[Document layout detection data]
+++
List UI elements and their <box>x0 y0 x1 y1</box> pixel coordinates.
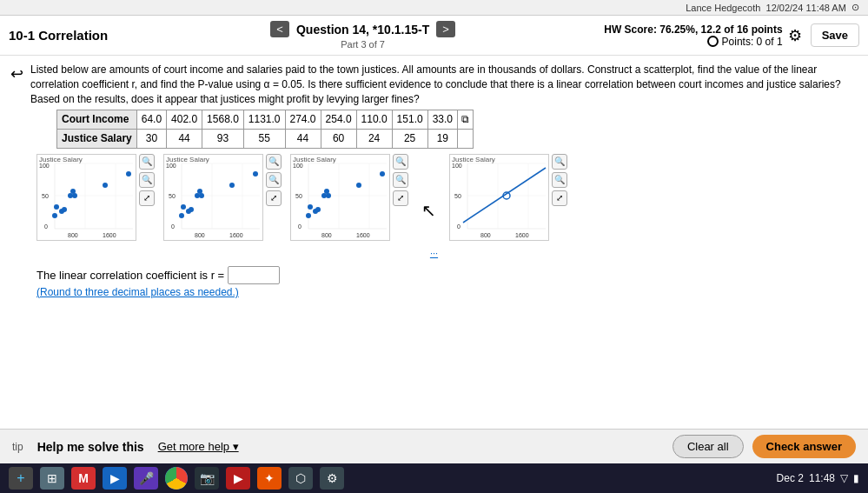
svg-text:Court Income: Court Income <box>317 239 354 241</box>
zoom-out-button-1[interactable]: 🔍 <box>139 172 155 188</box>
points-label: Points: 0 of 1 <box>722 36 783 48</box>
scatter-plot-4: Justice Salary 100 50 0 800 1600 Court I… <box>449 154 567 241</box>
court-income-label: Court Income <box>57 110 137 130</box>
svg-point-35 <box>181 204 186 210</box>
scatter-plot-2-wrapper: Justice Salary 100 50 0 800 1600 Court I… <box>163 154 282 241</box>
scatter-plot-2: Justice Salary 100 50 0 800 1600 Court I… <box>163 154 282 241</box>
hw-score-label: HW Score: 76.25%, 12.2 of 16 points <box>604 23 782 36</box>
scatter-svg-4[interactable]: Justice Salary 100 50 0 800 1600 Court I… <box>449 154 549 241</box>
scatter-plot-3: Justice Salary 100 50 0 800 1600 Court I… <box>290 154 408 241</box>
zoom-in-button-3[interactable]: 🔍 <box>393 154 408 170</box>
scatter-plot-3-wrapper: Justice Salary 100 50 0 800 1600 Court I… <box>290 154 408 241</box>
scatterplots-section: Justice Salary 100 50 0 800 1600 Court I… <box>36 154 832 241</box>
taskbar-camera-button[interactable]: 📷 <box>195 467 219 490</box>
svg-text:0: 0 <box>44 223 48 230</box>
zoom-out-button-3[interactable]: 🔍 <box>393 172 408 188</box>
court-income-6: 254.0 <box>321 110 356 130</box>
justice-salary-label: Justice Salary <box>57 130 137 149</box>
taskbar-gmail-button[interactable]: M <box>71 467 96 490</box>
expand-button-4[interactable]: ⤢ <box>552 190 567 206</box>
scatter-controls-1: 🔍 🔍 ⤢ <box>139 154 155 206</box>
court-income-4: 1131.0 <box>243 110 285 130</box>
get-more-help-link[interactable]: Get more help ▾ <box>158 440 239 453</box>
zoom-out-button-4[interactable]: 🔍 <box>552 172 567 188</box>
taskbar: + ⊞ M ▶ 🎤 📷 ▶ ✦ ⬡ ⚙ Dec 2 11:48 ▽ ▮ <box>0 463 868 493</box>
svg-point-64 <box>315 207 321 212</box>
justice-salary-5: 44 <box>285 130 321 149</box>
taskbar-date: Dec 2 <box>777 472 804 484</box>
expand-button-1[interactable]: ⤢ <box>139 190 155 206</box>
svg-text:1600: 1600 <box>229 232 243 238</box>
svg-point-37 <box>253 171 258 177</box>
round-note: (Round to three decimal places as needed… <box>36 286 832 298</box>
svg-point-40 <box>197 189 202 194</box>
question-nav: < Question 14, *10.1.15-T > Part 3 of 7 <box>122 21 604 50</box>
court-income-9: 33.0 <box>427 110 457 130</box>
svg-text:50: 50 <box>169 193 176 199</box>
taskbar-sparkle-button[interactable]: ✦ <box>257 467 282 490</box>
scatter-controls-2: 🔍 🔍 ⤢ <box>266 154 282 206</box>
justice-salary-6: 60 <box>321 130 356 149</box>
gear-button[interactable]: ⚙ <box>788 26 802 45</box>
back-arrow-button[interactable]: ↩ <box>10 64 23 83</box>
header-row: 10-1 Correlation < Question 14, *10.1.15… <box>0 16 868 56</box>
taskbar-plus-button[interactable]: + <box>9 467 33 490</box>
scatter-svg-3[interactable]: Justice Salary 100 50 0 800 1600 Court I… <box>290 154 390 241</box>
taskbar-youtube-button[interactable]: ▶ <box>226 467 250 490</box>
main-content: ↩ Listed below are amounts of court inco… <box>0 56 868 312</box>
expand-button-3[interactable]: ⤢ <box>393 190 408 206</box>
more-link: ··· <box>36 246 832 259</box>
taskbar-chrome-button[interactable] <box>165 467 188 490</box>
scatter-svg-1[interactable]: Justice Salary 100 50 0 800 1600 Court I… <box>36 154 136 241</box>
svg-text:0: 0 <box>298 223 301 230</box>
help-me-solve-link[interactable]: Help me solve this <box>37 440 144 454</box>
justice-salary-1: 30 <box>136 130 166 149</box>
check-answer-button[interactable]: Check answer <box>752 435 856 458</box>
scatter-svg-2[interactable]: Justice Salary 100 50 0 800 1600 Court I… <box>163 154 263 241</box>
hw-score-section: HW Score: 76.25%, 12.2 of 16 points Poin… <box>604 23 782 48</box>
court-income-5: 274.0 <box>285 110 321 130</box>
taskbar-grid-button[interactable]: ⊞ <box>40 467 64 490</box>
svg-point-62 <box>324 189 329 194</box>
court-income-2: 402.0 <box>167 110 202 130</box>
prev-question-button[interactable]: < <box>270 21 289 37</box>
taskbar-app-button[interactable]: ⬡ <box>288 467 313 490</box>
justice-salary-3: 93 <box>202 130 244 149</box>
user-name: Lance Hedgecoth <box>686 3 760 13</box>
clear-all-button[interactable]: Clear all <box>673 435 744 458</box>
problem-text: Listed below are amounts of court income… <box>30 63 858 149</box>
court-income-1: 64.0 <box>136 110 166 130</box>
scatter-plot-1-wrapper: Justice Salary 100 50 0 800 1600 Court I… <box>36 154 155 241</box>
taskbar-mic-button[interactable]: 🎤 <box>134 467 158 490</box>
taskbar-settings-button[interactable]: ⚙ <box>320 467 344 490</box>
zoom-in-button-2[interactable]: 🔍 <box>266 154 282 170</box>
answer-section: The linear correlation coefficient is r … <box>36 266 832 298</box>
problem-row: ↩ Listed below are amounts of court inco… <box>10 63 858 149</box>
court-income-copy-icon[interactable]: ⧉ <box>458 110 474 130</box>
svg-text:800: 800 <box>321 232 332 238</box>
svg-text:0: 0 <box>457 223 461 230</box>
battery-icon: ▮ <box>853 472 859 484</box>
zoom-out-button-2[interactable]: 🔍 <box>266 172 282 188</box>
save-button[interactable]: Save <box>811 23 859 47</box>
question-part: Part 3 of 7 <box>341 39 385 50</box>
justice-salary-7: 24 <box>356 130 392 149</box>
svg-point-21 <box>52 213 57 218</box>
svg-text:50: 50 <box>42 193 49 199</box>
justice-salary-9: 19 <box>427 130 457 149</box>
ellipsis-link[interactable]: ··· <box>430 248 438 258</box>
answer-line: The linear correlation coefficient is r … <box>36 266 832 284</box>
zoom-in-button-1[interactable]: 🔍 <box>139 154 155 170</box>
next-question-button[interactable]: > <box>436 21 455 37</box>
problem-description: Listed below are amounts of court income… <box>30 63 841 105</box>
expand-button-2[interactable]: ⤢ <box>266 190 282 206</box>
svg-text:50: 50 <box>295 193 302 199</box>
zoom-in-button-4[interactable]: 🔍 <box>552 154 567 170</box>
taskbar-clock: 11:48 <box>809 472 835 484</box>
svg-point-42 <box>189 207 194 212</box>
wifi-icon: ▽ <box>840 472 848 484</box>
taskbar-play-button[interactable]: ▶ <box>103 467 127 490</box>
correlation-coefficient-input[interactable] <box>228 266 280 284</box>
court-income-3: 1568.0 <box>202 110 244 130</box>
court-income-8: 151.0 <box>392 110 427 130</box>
+++
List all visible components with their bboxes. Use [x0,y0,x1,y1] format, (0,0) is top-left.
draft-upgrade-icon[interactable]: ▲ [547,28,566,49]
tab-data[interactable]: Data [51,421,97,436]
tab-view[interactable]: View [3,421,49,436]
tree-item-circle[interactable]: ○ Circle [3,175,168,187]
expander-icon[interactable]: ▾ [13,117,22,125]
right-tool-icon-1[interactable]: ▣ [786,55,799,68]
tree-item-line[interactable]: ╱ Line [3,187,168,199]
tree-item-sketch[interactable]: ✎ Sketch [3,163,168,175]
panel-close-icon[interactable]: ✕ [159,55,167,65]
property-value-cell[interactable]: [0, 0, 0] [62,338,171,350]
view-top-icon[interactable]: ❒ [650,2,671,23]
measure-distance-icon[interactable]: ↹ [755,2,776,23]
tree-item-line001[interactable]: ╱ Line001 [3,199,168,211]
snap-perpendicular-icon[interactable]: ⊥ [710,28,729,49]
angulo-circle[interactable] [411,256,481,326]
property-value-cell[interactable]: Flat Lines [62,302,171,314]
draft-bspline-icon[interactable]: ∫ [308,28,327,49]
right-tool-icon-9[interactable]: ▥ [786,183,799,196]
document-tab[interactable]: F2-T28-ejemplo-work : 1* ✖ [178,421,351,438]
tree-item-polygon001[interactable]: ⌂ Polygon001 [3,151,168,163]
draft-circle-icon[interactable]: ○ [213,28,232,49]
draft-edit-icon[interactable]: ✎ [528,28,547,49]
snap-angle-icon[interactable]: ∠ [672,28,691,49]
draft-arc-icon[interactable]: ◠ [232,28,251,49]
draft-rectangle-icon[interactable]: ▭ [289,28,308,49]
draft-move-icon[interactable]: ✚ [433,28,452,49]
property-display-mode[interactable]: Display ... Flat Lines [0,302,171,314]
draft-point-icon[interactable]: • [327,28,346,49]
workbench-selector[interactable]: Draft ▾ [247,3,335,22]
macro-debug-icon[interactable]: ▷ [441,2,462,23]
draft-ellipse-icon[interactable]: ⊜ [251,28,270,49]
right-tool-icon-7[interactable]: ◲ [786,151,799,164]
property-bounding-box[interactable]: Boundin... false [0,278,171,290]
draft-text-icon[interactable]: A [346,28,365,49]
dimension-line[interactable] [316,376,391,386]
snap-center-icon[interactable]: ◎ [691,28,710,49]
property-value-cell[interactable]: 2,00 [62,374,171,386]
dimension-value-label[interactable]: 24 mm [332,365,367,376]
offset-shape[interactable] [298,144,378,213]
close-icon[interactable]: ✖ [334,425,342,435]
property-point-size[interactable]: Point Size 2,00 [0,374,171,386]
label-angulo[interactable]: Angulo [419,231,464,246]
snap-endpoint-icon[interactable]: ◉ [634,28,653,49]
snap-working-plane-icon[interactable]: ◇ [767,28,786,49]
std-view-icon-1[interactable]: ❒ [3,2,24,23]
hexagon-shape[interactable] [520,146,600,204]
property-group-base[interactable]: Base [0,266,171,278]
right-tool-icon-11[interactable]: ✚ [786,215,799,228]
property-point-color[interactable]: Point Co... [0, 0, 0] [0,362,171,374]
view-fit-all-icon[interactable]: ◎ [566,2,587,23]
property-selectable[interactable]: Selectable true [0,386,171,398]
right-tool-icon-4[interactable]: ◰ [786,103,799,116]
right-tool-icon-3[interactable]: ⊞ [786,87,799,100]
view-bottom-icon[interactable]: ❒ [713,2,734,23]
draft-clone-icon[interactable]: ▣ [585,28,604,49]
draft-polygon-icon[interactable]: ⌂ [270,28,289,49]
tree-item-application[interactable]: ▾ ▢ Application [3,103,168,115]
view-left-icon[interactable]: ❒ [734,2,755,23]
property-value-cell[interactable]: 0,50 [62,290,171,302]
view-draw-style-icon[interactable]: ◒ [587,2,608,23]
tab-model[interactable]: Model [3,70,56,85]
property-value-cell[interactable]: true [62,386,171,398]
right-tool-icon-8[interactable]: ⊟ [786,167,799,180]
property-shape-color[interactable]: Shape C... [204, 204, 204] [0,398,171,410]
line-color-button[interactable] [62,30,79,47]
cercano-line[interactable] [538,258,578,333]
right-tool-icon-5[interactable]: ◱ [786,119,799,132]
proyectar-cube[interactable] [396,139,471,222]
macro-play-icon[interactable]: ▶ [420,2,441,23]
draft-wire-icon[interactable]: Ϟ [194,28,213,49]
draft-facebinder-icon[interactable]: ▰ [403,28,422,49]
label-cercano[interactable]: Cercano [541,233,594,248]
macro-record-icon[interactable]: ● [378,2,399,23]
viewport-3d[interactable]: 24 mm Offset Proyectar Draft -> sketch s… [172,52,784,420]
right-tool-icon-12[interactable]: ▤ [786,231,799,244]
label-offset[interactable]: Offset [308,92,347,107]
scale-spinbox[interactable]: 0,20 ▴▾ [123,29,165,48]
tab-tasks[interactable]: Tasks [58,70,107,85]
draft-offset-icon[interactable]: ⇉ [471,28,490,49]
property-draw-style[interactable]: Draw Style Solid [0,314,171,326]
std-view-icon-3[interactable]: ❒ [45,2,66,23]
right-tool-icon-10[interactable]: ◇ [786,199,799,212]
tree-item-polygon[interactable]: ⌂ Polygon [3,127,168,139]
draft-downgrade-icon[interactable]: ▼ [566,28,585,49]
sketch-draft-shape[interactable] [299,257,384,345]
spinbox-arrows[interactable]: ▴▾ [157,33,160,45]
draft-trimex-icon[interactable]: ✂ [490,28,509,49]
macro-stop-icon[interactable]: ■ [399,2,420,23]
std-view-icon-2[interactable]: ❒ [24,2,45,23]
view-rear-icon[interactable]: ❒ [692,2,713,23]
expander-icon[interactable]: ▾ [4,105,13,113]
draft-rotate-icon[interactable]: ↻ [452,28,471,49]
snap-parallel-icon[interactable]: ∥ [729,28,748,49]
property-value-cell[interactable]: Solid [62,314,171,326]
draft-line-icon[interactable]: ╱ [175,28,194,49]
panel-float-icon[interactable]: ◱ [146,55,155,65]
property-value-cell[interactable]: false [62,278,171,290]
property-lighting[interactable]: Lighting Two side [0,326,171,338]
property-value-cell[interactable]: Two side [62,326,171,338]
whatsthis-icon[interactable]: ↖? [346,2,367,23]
+++
## Your objective
From the records, copy out each line that includes the string "more".

## Response box
get-more-help-link[interactable]: Get more help ▾ <box>158 440 239 453</box>
more-link: ··· <box>36 246 832 259</box>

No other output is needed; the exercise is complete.